* _TASK OBJECTIVE_:
Look below for the line that has "10-násobnom množstve zmesi". Set down the lines from there through the line that has "protegido en todo momento.", exactly as written.

* _DATASET RECORDS_:
☆ ☆ ☆
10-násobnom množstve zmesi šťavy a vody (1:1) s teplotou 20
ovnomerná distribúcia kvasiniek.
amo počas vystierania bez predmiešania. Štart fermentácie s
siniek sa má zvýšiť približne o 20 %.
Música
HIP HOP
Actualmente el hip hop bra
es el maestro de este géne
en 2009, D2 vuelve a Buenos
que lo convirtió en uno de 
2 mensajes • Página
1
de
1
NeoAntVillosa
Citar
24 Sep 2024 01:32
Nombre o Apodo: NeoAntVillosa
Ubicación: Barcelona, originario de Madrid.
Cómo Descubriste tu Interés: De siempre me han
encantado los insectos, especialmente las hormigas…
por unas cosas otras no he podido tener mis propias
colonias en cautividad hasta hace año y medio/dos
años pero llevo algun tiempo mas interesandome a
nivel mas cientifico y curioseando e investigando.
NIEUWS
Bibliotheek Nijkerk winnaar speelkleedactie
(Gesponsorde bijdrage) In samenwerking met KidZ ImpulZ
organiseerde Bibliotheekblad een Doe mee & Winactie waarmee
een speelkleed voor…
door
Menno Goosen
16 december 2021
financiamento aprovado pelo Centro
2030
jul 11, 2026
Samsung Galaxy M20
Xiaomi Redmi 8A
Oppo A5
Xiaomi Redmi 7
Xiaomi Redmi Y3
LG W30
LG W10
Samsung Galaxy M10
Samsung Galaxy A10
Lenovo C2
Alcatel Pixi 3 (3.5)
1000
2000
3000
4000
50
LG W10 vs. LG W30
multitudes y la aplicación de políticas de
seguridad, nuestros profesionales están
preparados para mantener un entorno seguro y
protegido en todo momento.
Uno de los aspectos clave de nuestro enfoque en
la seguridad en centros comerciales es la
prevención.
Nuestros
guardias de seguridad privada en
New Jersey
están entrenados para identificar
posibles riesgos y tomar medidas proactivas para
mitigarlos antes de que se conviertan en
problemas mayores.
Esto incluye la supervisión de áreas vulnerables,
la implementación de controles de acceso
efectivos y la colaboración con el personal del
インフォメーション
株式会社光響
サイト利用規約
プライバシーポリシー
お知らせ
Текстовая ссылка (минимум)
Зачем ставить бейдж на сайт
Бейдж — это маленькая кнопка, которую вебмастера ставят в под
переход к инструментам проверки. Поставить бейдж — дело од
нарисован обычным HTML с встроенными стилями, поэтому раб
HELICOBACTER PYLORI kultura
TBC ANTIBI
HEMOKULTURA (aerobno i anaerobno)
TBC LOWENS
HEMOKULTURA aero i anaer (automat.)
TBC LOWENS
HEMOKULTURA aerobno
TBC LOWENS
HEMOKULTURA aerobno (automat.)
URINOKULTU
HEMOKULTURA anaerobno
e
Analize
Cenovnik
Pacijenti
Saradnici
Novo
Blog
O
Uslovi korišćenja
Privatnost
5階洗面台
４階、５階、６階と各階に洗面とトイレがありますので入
☆ ☆ ☆
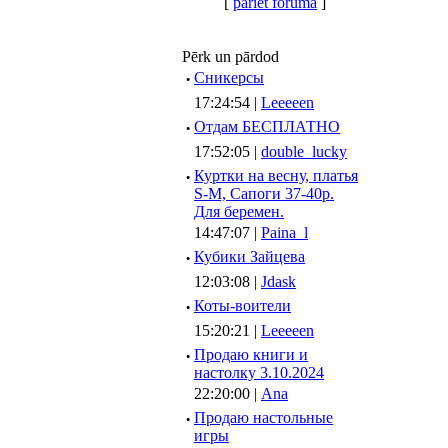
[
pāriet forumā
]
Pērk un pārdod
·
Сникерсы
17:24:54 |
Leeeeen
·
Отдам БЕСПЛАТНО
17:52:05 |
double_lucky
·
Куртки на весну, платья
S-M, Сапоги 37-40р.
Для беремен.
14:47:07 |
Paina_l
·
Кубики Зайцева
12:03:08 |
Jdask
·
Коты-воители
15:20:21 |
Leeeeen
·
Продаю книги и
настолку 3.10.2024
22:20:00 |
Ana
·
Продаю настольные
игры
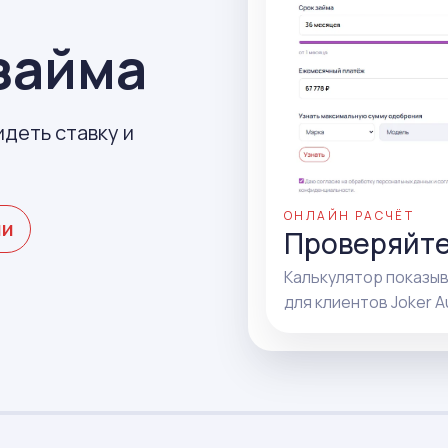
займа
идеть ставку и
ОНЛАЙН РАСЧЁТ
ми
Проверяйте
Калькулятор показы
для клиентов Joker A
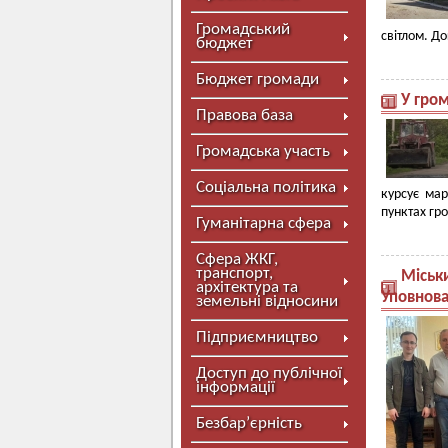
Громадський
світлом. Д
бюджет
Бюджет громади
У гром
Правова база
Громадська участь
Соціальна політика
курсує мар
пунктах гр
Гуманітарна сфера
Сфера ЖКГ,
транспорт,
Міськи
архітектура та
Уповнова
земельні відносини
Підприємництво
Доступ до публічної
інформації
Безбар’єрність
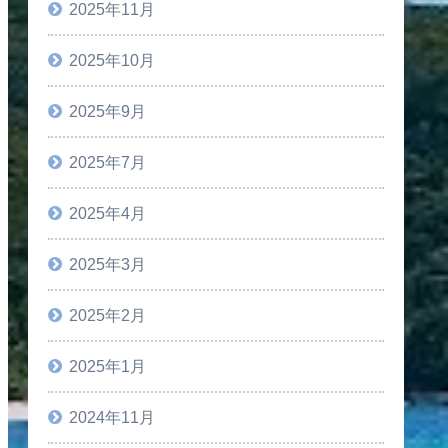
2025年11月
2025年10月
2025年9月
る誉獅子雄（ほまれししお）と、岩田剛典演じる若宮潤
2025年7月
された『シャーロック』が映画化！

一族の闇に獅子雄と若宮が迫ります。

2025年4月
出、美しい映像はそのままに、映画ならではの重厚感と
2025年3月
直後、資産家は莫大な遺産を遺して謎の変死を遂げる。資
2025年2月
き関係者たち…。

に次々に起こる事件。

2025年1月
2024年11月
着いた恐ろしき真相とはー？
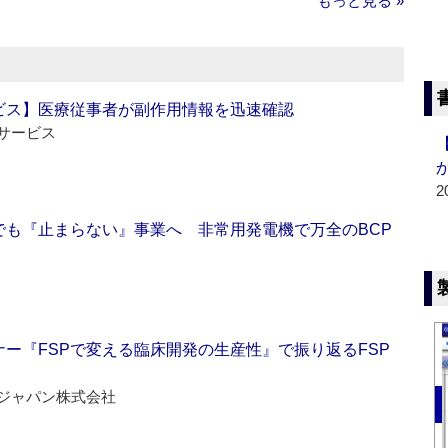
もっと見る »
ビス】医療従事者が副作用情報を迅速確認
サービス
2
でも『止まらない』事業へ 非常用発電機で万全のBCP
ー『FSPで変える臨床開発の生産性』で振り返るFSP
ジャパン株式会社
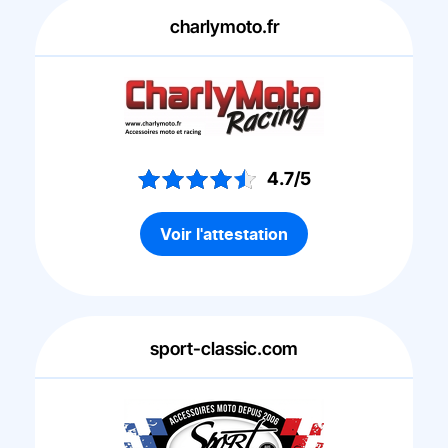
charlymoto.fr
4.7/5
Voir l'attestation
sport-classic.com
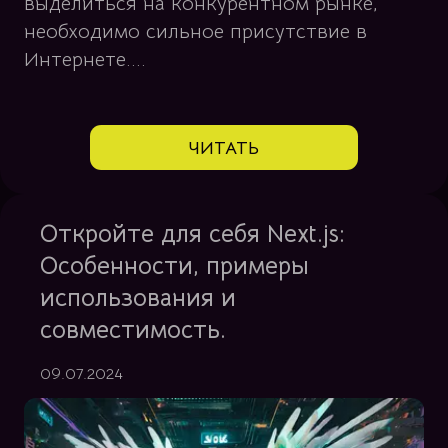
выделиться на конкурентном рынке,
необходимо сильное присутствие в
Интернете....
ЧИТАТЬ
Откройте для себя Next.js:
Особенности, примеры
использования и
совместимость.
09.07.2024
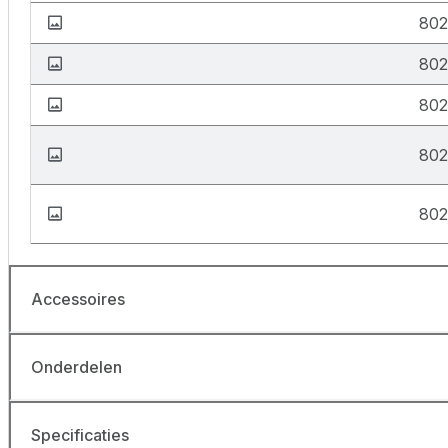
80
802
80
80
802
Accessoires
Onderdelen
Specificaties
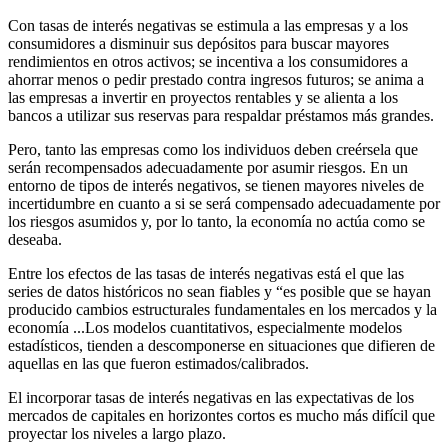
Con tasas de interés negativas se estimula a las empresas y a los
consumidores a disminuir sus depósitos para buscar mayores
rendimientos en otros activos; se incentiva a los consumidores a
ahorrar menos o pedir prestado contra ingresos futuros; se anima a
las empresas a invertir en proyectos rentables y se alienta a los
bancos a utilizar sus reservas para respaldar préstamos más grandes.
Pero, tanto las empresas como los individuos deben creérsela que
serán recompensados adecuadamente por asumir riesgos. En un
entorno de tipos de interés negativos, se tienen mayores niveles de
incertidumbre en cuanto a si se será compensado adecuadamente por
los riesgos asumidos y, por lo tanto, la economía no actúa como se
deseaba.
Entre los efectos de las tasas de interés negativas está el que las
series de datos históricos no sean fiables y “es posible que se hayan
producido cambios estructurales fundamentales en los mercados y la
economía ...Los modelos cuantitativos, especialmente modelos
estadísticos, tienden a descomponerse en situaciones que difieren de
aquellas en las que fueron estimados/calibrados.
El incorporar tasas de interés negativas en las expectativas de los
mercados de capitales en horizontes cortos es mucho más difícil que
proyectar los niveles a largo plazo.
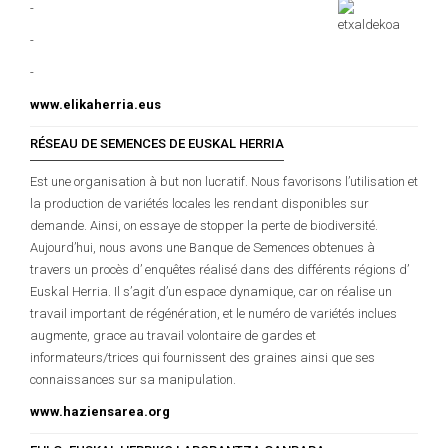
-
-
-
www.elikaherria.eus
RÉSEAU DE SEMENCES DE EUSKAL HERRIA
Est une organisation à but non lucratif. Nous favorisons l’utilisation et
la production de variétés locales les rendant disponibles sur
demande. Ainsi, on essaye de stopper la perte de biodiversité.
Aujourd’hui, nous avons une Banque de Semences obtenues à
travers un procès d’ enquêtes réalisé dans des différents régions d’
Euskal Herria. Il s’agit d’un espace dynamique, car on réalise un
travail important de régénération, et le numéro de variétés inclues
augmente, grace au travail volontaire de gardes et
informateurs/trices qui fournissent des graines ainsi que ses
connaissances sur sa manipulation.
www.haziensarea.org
☆ ☆ ☆
* _RESPONSE TO THIS TASK_:
10-násobnom množstve zmesi šťavy a vody (1:1) s teplotou 20
ovnomerná distribúcia kvasiniek.
amo počas vystierania bez predmiešania. Štart fermentácie s
siniek sa má zvýšiť približne o 20 %.
Música
HIP HOP
Actualmente el hip hop bra
es el maestro de este géne
en 2009, D2 vuelve a Buenos
que lo convirtió en uno de 
2 mensajes • Página
1
de
1
NeoAntVillosa
Citar
24 Sep 2024 01:32
Nombre o Apodo: NeoAntVillosa
Ubicación: Barcelona, originario de Madrid.
Cómo Descubriste tu Interés: De siempre me han
encantado los insectos, especialmente las hormigas…
por unas cosas otras no he podido tener mis propias
colonias en cautividad hasta hace año y medio/dos
años pero llevo algun tiempo mas interesandome a
nivel mas cientifico y curioseando e investigando.
NIEUWS
Bibliotheek Nijkerk winnaar speelkleedactie
(Gesponsorde bijdrage) In samenwerking met KidZ ImpulZ
organiseerde Bibliotheekblad een Doe mee & Winactie waarmee
een speelkleed voor…
door
Menno Goosen
16 december 2021
financiamento aprovado pelo Centro
2030
jul 11, 2026
Samsung Galaxy M20
Xiaomi Redmi 8A
Oppo A5
Xiaomi Redmi 7
Xiaomi Redmi Y3
LG W30
LG W10
Samsung Galaxy M10
Samsung Galaxy A10
Lenovo C2
Alcatel Pixi 3 (3.5)
1000
2000
3000
4000
50
LG W10 vs. LG W30
multitudes y la aplicación de políticas de
seguridad, nuestros profesionales están
preparados para mantener un entorno seguro y
protegido en todo momento.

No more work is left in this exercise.